A feeling you get from comes from performance. Wouldn't you get the feeling that Peyton Manning could bring a team back in adverse circumstances from the touchdown drive against Seattle in the last minute of regulation? Or from the fact that, according to pro-football-reference.com, Manning is sport's all-time leader in comebacks?
Perhaps the lesson is the "look" is something that we're all "looking" for, because we want to know what's next. Numerous recent NFL champions didn't "look" that way in November, but they got there in January and February. A "look" is earned. But it's no guarantee of success.
If the line has good health, it should look the same as it does now. The time to make changes in the line is November when the goal is having cohesion by January. Bumps are inevitable through that process, and the Broncos have to ride through them.
No, and as I've noted before, this is about contracts and long-term planning as much as the kickers themselves. Prater carried a $3.25 million salary-cap charge next year and was down to his final strike before a suspension of at least one year. You have numerous expiring contracts, starting with Demaryius Thomas, Julius Thomas, Chris Harris Jr. and Terrance Knighton, just to name a few.

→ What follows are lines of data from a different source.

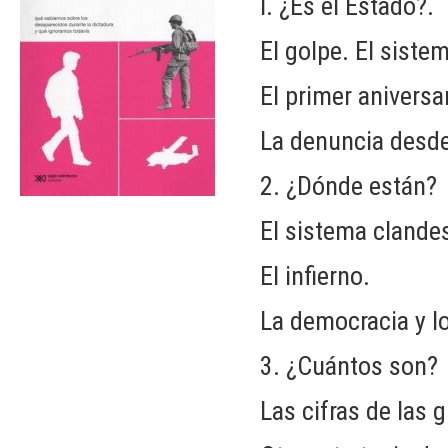
I. ¿Es el Estado?.
El golpe. El siste
El primer aniversa
La denuncia desde
2. ¿Dónde están?
El sistema clande
El infierno.
La democracia y l
3. ¿Cuántos son?
Las cifras de las 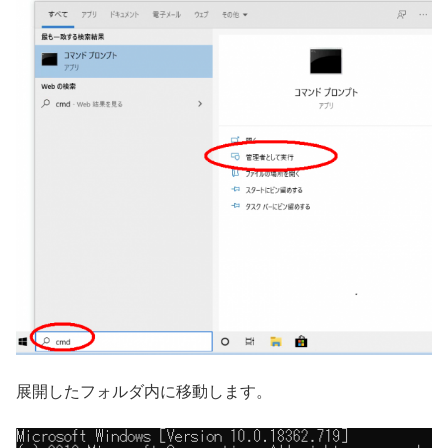
展開したフォルダ内に移動します。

Also note that Matt Prater is no longer a kickoff man. Sam Martin, the Lions' punter, handles that responsibility. Prater has as many misses as McManus, and is 9-for-12 overall (75.0 percent), barely ahead of McManus' 8-for-11 (72.7 percent). McManus would be ahead if Prater's last-second miss in London that was wiped out because of a penalty had stood. McManus is also the league's ninth-best kicker, according to ProFootballFocus.com's metrics, which factors kickoffs into the calculation.

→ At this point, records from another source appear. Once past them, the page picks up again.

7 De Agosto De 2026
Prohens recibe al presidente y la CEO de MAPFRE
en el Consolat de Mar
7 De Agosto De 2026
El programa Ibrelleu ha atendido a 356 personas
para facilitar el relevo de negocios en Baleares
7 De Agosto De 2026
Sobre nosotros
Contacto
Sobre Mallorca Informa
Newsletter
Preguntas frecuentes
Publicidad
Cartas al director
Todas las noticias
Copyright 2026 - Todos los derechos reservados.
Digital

Prater's cap charge for next year would have been 6.3 that of McManus. Is Prater 6.3 times the kicker that McManus is -- or will be, assuming he develops and plays to his upside?
This is like the afore-mentioned hit on 17 -- it's a calculated gamble. Teams take these types of risks. The Patriots do, all the time, at multiple positions, and, in 2006, they did so at kicker, when Adam Viniatieri was allowed to leave for Stephen Gostkowski. In Gostkowski's first year, he hit a career-low 76.9 percent of his attempts. He's grown and kept the job, just as the Broncos hope McManus will.